十九.見えない敵! ロスト・ワンの力
激しい雨がアスファルトを叩く中、由香利と重三郎は西の方角へ走っていた。
重三郎が何度も早田に電話をかけるが、つながった様子はない。
「お父さん、近くにいる、隠れて!」
住宅街を曲がった先には、解体作業がずっと中断されているビルがあった。
「あのビルの中にいる。私、行ってくる」
「気をつけるんだぞ!」
立ち入り禁止の看板に、「ごめんなさいっ」と小声で謝りながら、由香利は中に入り込んだ。
そして雨の中、大きな声で呪文を唱えた。
「超絶、変身!」
エメラルドグリーンの輝きが由香利の足元から起こった。六角形のバリヤー空間がはじけると、ユカリオンの姿が現れた。

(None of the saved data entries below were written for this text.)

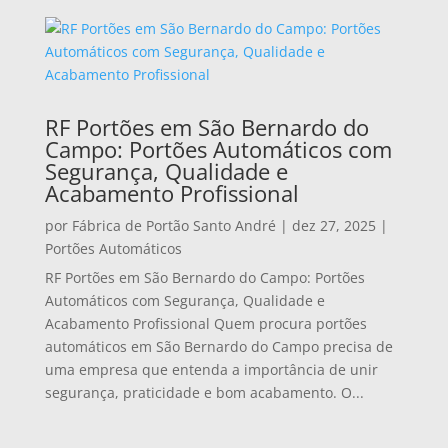
RF Portões em São Bernardo do
Campo: Portões Automáticos com
Segurança, Qualidade e
Acabamento Profissional
por
Fábrica de Portão Santo André
|
dez 27, 2025
|
Portões Automáticos
RF Portões em São Bernardo do Campo: Portões
Automáticos com Segurança, Qualidade e
Acabamento Profissional Quem procura portões
automáticos em São Bernardo do Campo precisa de
uma empresa que entenda a importância de unir
segurança, praticidade e bom acabamento. O...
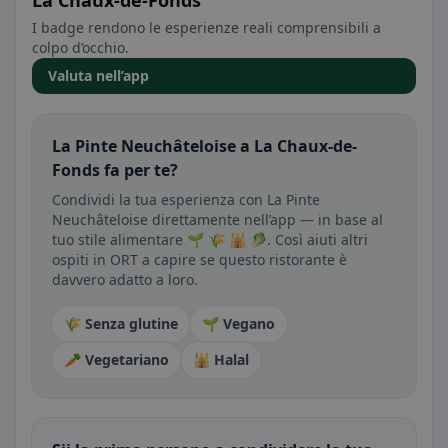
La Chaux-de-Fonds
I badge rendono le esperienze reali comprensibili a
colpo d’occhio.
Valuta nell’app
La Pinte Neuchâteloise a La Chaux-de-
Fonds fa per te?
Condividi la tua esperienza con La Pinte
Neuchâteloise direttamente nell’app — in base al
tuo stile alimentare 🌱 🌾 🕌 🥬. Così aiuti altri
ospiti in ORT a capire se questo ristorante è
davvero adatto a loro.
🌾 Senza glutine
🌱 Vegano
🥕 Vegetariano
🕌 Halal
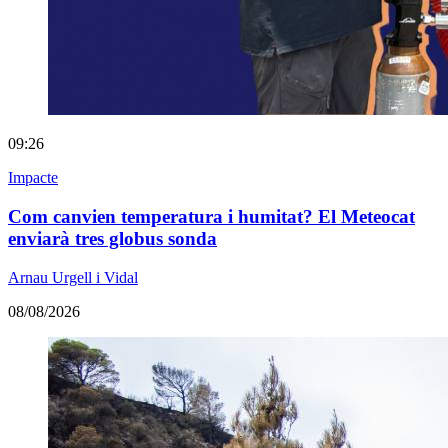
09:26
Impacte
Com canvien temperatura i humitat? El Meteocat
enviarà tres globus sonda
Arnau Urgell i Vidal
08/08/2026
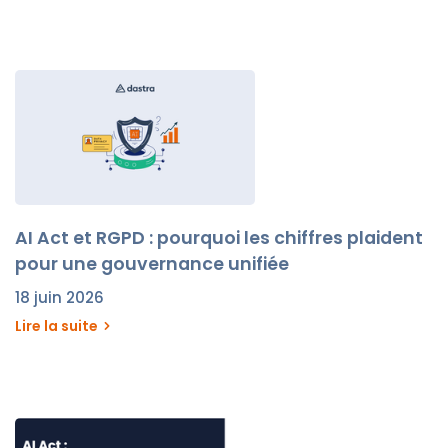
AI Act et RGPD : pourquoi les chiffres plaident
pour une gouvernance unifiée
18 juin 2026
Lire la suite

地面が揺れ、後ろで大きなエンジン音が響いた。振り向くと、無人のショベルカーがユカリオンへ向かっていた。
【あのショベルカーが異次元モンスターだ!】
ユカリオンは、自分の戦闘データから解析された重三郎と早田の推測を思い出した。
次つぎと現れる異次元モンスターの核は、使い捨てのクリスタル・ベータ。無機物と融合した、意思のない存在だということを。
ショベルカーは長いアームをふりまわしながら襲い掛かってきた。とっさにジャンプで避けたが、強い風圧で体がぐらついた。
ショベルカーのアーム先端に付いたバケットが、ユカリオンがさっきまで立っていた地面を深くえぐっていた。
力で押し切ろうとする敵に、ユカリオンはブレードを手にして立ち向かった。バケットからぼろぼろ土をこぼしながら、ショベルカーがユカリオンに向かって突進してくる。ブレードを振るったが、アームで防がれた。
アームの先端がバケットから、コンクリートを打ち砕く長方形のかたまり――ブレーカーへと変化し、ユカリオンへ殴りかかってきた。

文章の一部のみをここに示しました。